--- START ---

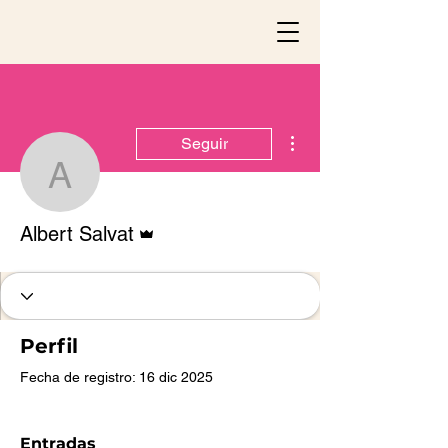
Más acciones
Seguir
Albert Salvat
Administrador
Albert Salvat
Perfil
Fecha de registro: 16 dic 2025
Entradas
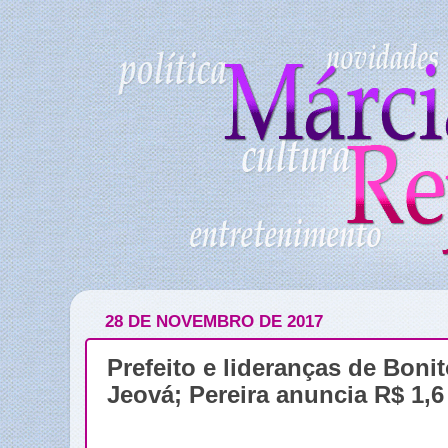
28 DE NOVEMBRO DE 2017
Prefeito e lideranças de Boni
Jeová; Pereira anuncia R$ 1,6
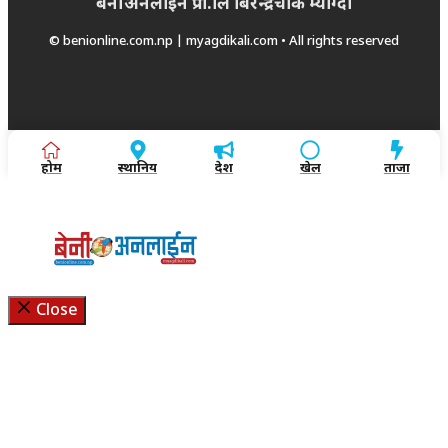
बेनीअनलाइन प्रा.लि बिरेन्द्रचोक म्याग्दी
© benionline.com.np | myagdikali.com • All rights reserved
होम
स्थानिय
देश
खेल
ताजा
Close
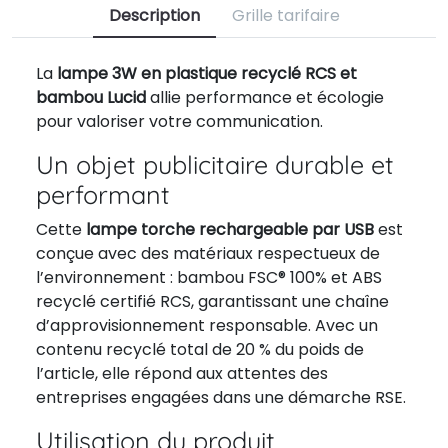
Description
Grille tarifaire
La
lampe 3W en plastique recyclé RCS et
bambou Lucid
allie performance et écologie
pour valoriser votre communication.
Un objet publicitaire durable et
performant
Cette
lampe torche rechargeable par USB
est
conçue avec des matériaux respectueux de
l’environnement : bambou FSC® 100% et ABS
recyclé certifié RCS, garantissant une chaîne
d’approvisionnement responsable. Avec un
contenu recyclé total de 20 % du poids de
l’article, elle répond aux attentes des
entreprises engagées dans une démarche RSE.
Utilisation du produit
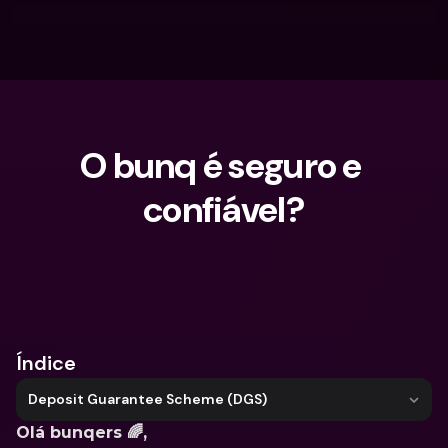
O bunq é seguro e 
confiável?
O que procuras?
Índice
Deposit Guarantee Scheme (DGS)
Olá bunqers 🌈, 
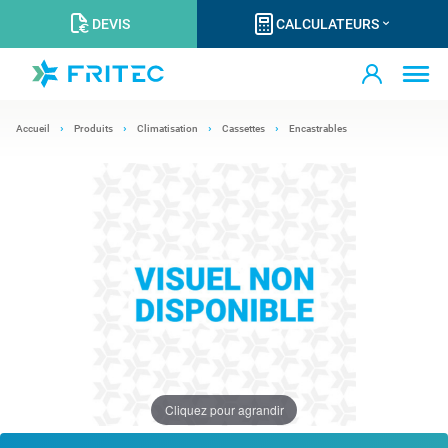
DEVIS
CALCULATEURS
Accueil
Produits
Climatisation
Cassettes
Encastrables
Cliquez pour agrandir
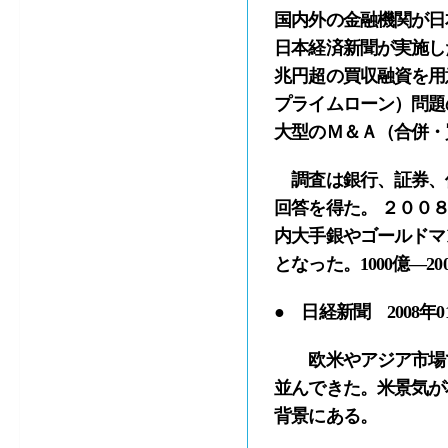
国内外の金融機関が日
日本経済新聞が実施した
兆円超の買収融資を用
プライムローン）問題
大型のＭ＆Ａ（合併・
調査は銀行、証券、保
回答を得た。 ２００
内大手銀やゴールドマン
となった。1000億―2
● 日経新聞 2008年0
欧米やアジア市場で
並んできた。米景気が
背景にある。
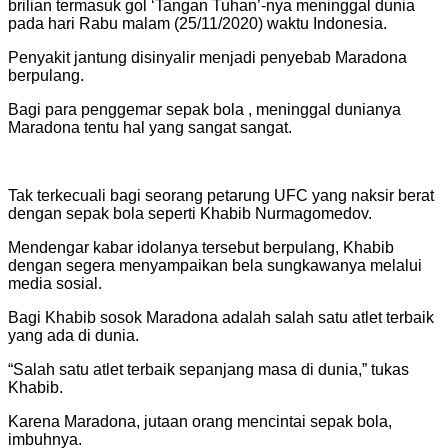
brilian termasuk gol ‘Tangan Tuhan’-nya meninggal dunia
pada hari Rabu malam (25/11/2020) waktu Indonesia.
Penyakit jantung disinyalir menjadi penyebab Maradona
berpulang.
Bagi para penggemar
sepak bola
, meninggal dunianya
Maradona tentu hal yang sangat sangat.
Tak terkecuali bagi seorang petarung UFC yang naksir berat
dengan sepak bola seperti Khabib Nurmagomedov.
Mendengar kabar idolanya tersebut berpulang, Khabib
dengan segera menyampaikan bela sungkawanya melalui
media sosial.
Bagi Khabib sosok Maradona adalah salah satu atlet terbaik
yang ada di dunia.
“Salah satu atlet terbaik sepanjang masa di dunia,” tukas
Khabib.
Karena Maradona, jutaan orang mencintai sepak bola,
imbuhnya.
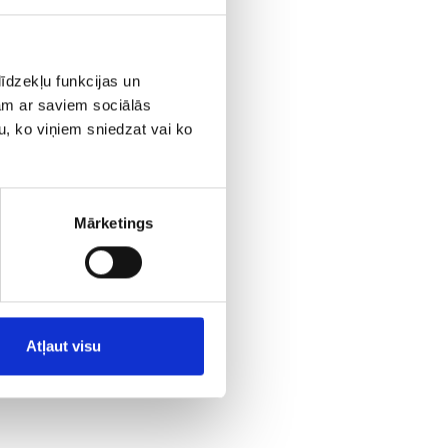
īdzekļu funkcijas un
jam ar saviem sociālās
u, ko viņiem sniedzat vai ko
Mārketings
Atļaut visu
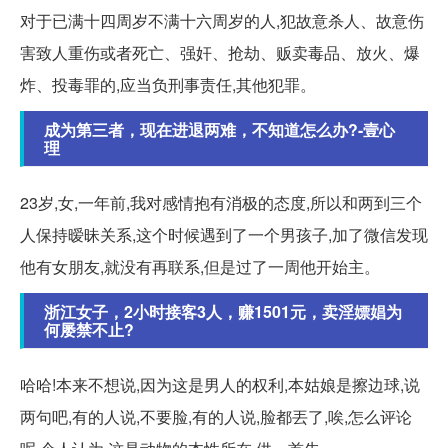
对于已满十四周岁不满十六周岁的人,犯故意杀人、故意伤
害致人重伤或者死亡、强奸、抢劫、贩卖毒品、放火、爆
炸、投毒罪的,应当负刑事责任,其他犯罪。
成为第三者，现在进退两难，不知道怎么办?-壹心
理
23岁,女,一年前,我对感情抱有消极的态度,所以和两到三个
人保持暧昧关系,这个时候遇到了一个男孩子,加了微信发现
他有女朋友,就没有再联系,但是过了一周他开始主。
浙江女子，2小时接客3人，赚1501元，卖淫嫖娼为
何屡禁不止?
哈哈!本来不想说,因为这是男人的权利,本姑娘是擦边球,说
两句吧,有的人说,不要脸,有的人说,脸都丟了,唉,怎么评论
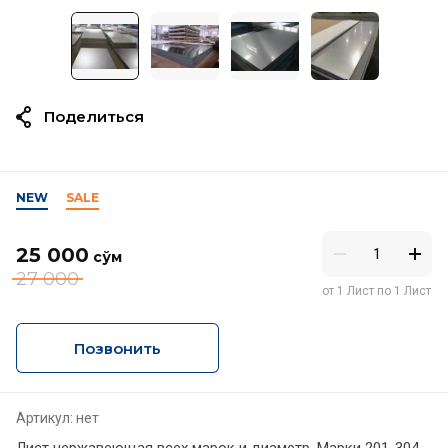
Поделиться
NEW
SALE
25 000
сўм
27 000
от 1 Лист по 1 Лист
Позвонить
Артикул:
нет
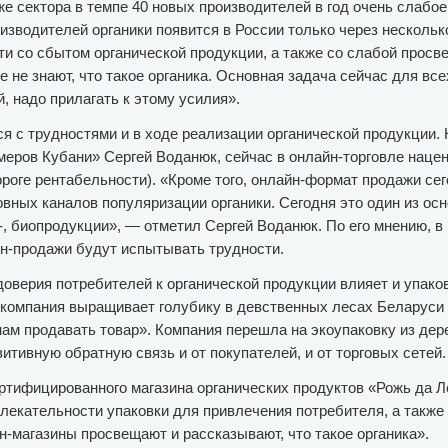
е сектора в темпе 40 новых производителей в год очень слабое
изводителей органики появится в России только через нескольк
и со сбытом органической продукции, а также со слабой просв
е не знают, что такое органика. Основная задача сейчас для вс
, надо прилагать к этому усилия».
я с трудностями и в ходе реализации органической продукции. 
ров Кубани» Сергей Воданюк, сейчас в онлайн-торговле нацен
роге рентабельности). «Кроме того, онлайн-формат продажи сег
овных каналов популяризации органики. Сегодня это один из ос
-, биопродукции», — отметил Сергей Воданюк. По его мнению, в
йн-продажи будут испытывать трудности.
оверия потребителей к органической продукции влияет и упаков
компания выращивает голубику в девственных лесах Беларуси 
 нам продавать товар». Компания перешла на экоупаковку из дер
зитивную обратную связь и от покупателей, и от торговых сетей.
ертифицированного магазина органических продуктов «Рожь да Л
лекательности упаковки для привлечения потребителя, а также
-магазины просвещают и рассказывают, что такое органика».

--- END ---
--- START ---

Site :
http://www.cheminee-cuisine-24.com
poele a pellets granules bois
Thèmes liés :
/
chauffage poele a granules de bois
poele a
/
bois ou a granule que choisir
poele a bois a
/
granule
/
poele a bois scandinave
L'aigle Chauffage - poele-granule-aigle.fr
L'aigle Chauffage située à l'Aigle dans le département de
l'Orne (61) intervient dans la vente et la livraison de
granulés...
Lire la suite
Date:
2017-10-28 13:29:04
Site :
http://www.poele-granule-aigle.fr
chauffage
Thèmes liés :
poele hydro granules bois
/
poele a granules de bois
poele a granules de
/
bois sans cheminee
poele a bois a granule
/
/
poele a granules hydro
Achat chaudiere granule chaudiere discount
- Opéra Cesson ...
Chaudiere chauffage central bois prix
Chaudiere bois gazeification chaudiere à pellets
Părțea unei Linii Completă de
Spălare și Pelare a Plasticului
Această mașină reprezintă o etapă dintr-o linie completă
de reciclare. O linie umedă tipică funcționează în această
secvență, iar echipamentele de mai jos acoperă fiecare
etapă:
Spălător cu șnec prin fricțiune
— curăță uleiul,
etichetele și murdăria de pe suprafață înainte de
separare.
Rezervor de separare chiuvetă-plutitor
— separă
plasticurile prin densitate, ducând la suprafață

--- END ---

| YOUR ASSIGNMENT |
Gather each line of the records holding the string "bola".

| WORKED SOLUTION |
sepak bola
dengan sepak bola seperti Khabib Nurmagomedov.
Karena Maradona, jutaan orang mencintai sepak bola,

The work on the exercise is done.